- [Directions]: Which lines of the data hold the word "представители"? Copy all of them.

- [Given information]:

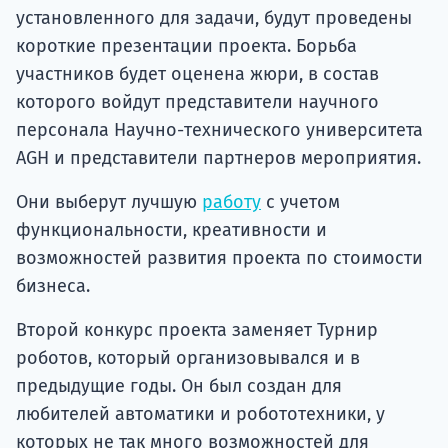
установленного для задачи, будут проведены
короткие презентации проекта. Борьба
участников будет оценена жюри, в состав
которого войдут представители научного
персонала Научно-технического университета
AGH и представители партнеров мероприятия.
Они выберут лучшую
работу
с учетом
функциональности, креативности и
возможностей развития проекта по стоимости
бизнеса.
Второй конкурс проекта заменяет Турнир
роботов, который организовывался и в
предыдущие годы. Он был создан для
любителей автоматики и робототехники, у
которых не так много возможностей для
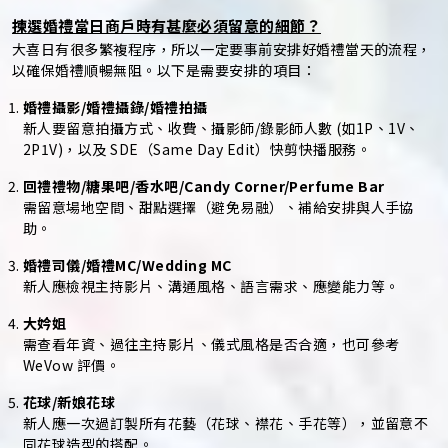
揀選婚禮當日商戶時有甚麼必須留意的細節？
大喜日有很多繁複程序，所以一定要事前安排好婚禮當天的流程，
以確保婚禮順暢無阻。以下是需要安排的項目：
婚禮攝影/婚禮攝錄/婚禮拍攝
新人要留意拍攝方式、收費、攝影師/錄影師人數 (如1P、1V、
2P1V)，以及 SDE（Same Day Edit）快剪快播服務。
回禮禮物/糖果吧/香水吧/Candy Corner/Perfume Bar
需留意場地空間、甜點選擇（避免易融）、補給安排與人手協
助。
婚禮司儀/婚禮MC/Wedding MC
新人應檢視主持影片、溝通風格、語言需求、應變能力等。
大妗姐
需查看年資、過往主持影片、儀式風格是否合適，也可參考
WeVow 評價。
花球/新娘花球
新人應一次過訂製所有花藝（花球、襟花、手花等），並留意不
同花球造型的搭配。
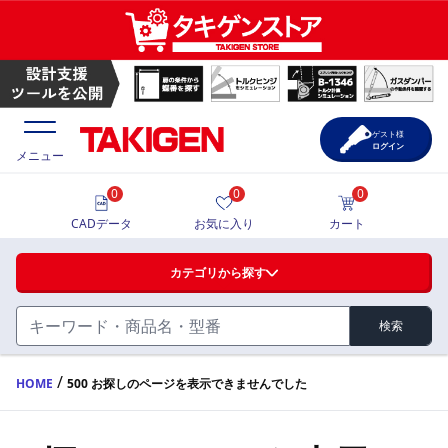
ゲスト様
ログイン
メニュー
0
0
0
価格一覧
CADデータ
お気に入り
カート
選定ツール
カテゴリから探す
製品カタログ
検索
ハンドル・取手・つまみ・周辺機器
FA・A
CAD一覧
/
HOME
500 お探しのページを表示できませんでした
蝶番・ステー・周辺機器
サポート・お問合せ
FB・B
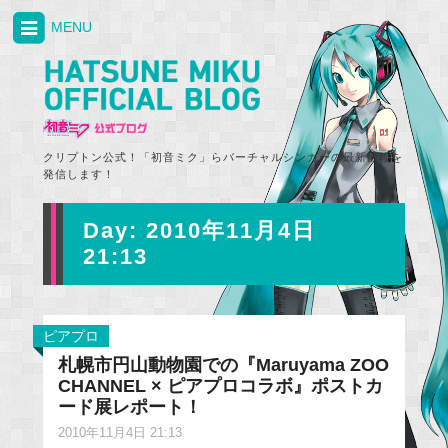
MENU
クリプトン公式！「初音ミク」らバーチャルシンガーの最新情報を
発信します！
Day:
2010年11月4日
21:13
ピアプロ
札幌市円山動物園での『Maruyama ZOO
CHANNEL × ピアプロコラボ』ポストカ
ード展レポート！
2010年11月4日 21:13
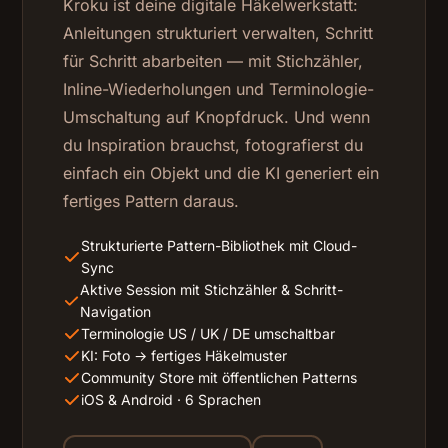
Kroku ist deine digitale Häkelwerkstatt:
Anleitungen strukturiert verwalten, Schritt
für Schritt abarbeiten — mit Stichzähler,
Inline-Wiederholungen und Terminologie-
Umschaltung auf Knopfdruck. Und wenn
du Inspiration brauchst, fotografierst du
einfach ein Objekt und die KI generiert ein
fertiges Pattern daraus.
Strukturierte Pattern-Bibliothek mit Cloud-
Sync
Aktive Session mit Stichzähler & Schritt-
Navigation
Terminologie US / UK / DE umschaltbar
KI: Foto → fertiges Häkelmuster
Community Store mit öffentlichen Patterns
iOS & Android · 6 Sprachen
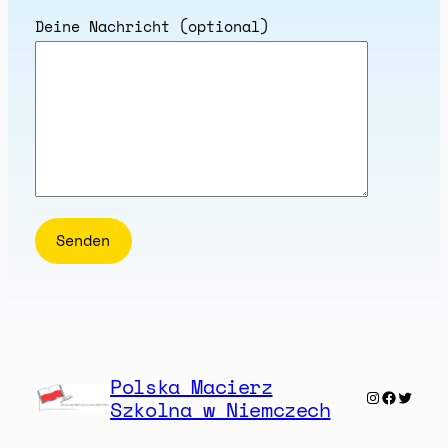
Deine Nachricht (optional)
Polska Macierz
Instagra
Facebo
Twitt
Szkolna w Niemczech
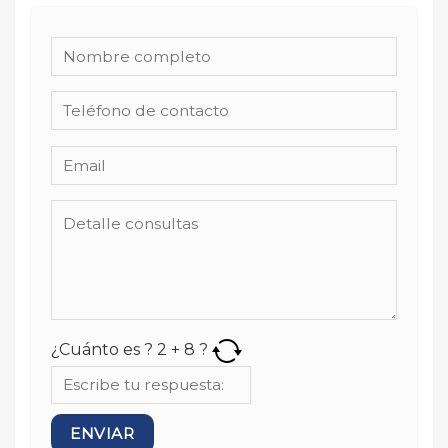
¿Cuánto es ?
2
+
8
?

- [Answer box]:
которого войдут представители научного
AGH и представители партнеров мероприятия.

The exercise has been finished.